Average number of eggs produced by females mated three times with a single male (monoandry) or once with each of three males (polyandry). (Online version in colour.)

(b). The bias introduced by inferring mating success from offspring parentage

Overall, 29.4% of the pairs that were observed mating did not sire offspring together and were therefore missed by estimates of mating success based on genetic parentage assignment (i.e. male and female MSgen). When taking into account matings that did not result in fertilization by correcting data on mating success based on parentage with behavioural observations (MStot), the opportunity for sexual selection on mating success dropped in males (male IS = 0.34 [CI: 0.16; 0.53]) and became null in females (female IS = 0.03 [CI: −0.06; 0.09]; table 1). Similarly, when correcting data on mating success based on parentage with behavioural observations, the variance in mating success explained 42.5% of the variance in male reproductive success and only 5.4% of the variance in female reproductive success (table 1). Correcting data on mating success based on parentage with behavioural observations also greatly changed the models estimating male and female Bateman gradients (table 1). The Bateman gradient remained significantly positive in both males and females (table 1) after correcting data on mating success based on parentage with behavioural observations. However, both male and female gradients were reduced, indicating that the traditional use of mating success based on offspring parentage can lead to considerable errors in the estimates of both unstandardized and standardized Bateman gradients for males and females (table 1).

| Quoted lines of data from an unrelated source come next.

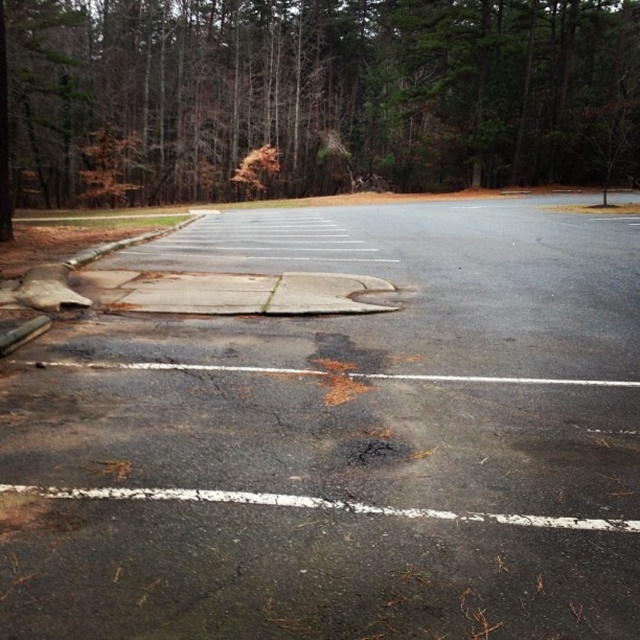 Question: Does black asphalt parking lot at center have a smaller size compared to cracked asphalt at center?

Choices:
 (A) no
 (B) yes

Answer: (A)

Question: Can you confirm if brown textured tree at upper center is positioned above gray concrete curb at left?

Choices:
 (A) no
 (B) yes

Answer: (B)

Question: Is black asphalt parking lot at center to the right of cracked asphalt at center from the viewer's perspective?

Choices:
 (A) yes
 (B) no

Answer: (A)

Question: Which point appears closest to the camera in this image?

Choices:
 (A) (198, 472)
 (B) (262, 307)
 (C) (74, 259)
 (D) (486, 84)

Answer: (A)

Question: Among these objects, which one is farthest from the camera?

Choices:
 (A) black asphalt parking lot at center
 (B) gray concrete curb at left

Answer: (B)

Question: Among these points, which one is farthest from the camera?

Choices:
 (A) (106, 243)
 (B) (273, 285)
 (C) (250, 3)

Answer: (C) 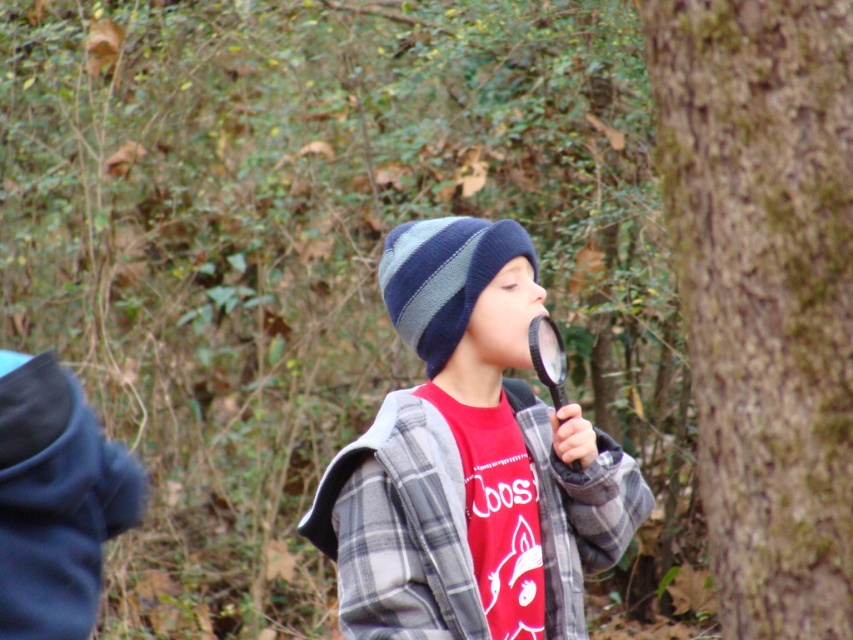 Is striped knit beanie at center thinner than black plastic magnifying glass at center?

(c). The multivariate measure of Bateman's principles

Taking into account the covariances between male components of reproductive success explained more than 96% of the opportunity for selection in males (I), resulting in a significant improvement on the explanatory power of male reproductive success and in a lower AIC than that of the univariate model based on MStot (table 1). This multivariate model identified three independent sources of selection on male reproductive success: mating success (i.e. Bateman gradient), mate fecundity and paternity share (table 1), and revealed that, by failing to control for covariances between these components of male reproductive success, the traditional univariate approach overestimated the male Bateman gradient by more than 153% of the unbiased selection gradient (table 1). Again, the use of standardized gradients qualitatively agreed with this result (table 1).

(d). The significance of female Bateman gradients

Contrary to the predictions of the adaptive hypothesis and consistent with those of the null hypotheses, we found that the probability of laying an egg did not change with time (i.e. throughout the duration of a trial), but was consistently higher for females with higher mating success (MStot: Inline graphic p = 0.01, day: Inline graphic p = 0.88, day × MStot: Inline graphic p = 0.78).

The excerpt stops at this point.